On the back of this success, ISRO asked the company to join the organisation’s PS4 apex committee and invited it to propose other instruments to be flown on future missions. Satellize already had one satellite launched before this, onboard a SpaceX rocket in December 2018.
That said, anything launched to space from India has to be on an ISRO rocket, so Satellize sensed an opportunity.
The big box
Under a programme called SpaceShare, Satellize is set to crowdsource 10 payloads from around the country, fit them together in “one big box” – Farhan’s words – and deliver that to ISRO to be flown on the next available orbital platform mission.
Because this is an ISRO initiative, as opposed to NewSpace Ltd. or Antrix, only non-commercial payloads are eligible to participate.
“We are going to solicit payloads based on the Eurocard form factor,” Farhan said, referring to the size specification of a standard printed circuit board. So each payload that goes into the box will have to measure 16 cm × 10 cm × 5 cm.
Satellize will help the teams behind the selected payloads test their instruments to ensure they can survive launch and spaceflight.
After ISRO integrates this box onto the platform and launches the mission, the rocket will eject other satellites into their respective orbits before the PS4 part kicks in.
One side of the box carrying the crowd-sourced payloads is fit with a transparent panel that Farhan said will be “space-facing” to, for example, allow cameras to take photographs.
Deadlines in October
ISRO has agreed to donate a 200-W solar panel while Satellize will provide the power system and serial ports. Farhan said they would also take care of the ground stations in such a way that the data from each payload will be made available on the respective owners’ smartphones. This way, the participants can focus just on the payloads.
And all that remains now is to finalise and build the payloads. The Satellize website provides a link to the application form. The deadline for submissions is October 15. The payloads will be shortlisted by October 20, followed by a workshop at the Satellize lab in Hyderabad and then a six-week period to build the device.
“We will evaluate the applications on the basis of usefulness to the country and to India’s space programme, in joint consultation with ISRO,” Raju Prasad, the chief business officer of Satellize, said.
Satellize expects to deliver the fully integrated box to ISRO by December 27. The PSLV launch schedule will be determined by ISRO alone.
The entire endeavour is expected to cost the participants a lakh rupees or so – a far cry from the crores of rupees required to send satellites to space a decade ago.
“A lot of people would like to start building space payloads but they don’t have the wherewithal or don’t exactly know what to do,” Farhan said. “This way we can incubate other groups outside ISRO.”
Such groups already exist but they are too few relative to India’s size. Indeed, observers have acknowledged the country’s private space sector is miles behind its counterparts in China and the US.
Part of the problem is that ISRO and the Department of Space are just beginning to loosen their grip on the national space sector, although its members have been supportive to various degrees of private efforts. The department is also working on a Space Activities Bill expected to formalise the governance of private players and provide newcomers with a way to navigate the bureaucracy.

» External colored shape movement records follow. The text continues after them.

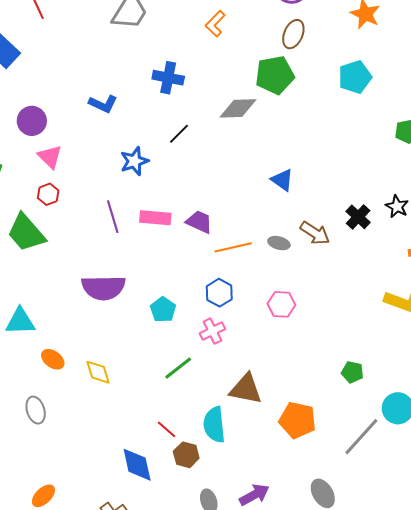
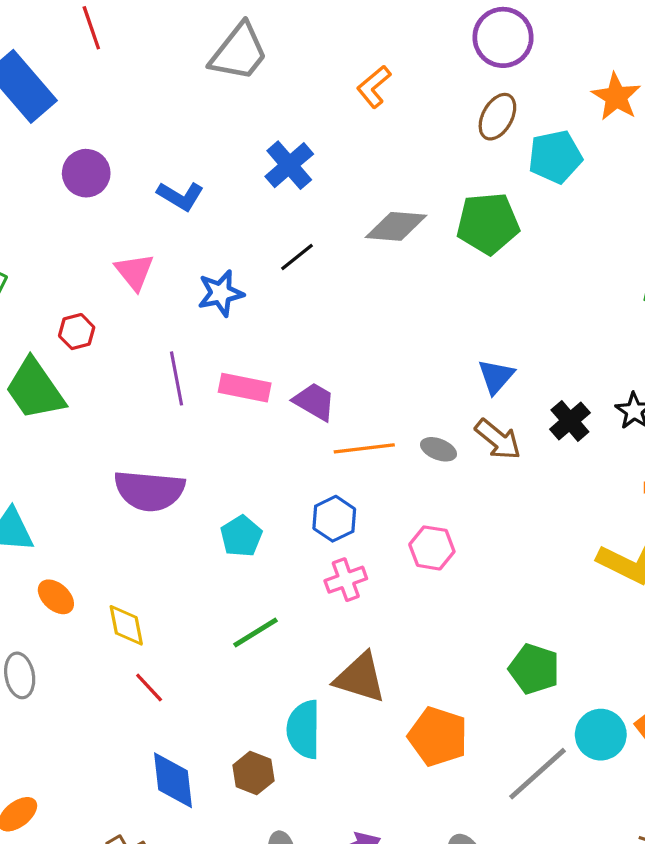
green pentagon: (275, 75) -> (488, 223), moved
cyan pentagon: (355, 77) -> (555, 157), moved
blue cross: (168, 78) -> (289, 165), turned 32
purple circle: (32, 121) -> (86, 173), moved
pink triangle: (50, 157) -> (134, 272), moved
blue triangle: (282, 180) -> (496, 376), moved, turned 30
pink cross: (212, 331) -> (346, 580), moved
green pentagon: (352, 372) -> (534, 669), size x1.4
red line: (166, 429) -> (149, 687), moved

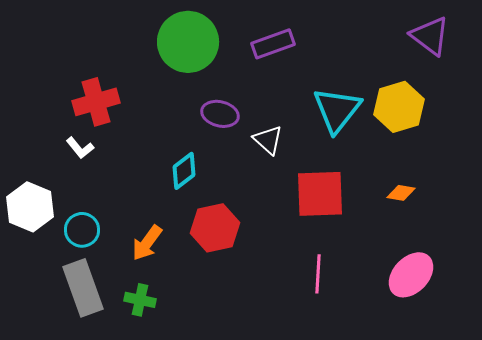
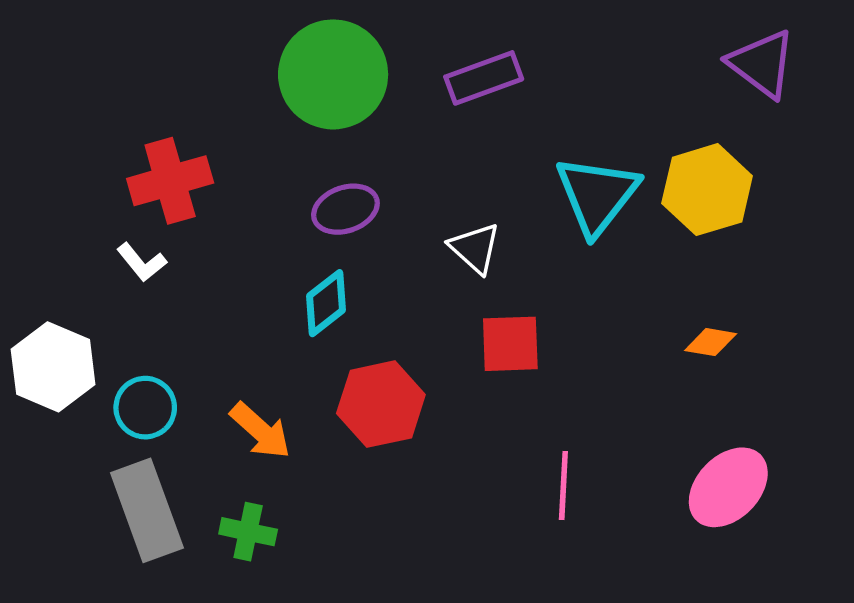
purple ellipse: (220, 114) -> (345, 209), moved, turned -33
red square: (320, 194) -> (510, 344), moved, size x0.7
orange arrow: (147, 243) -> (260, 431), turned -84

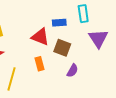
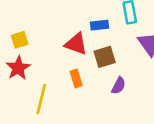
brown square: (62, 48) -> (105, 57), turned -36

But this hasn’t stopped some companies from pushing the envelope, especially since investor interest is also on the rise.
Bellatrix Aerospace and Dhruva Space are working on small satellites and thruster components while others like Kawa Space and SatSure want to help companies make more efficient use of data obtained by space-based assets. Skyroot Aerospace builds rockets for small satellites and Rocketeers wants to spread the appreciation of spaceflight using model rockets.
Satellize’s SpaceShare extends these efforts in its own way.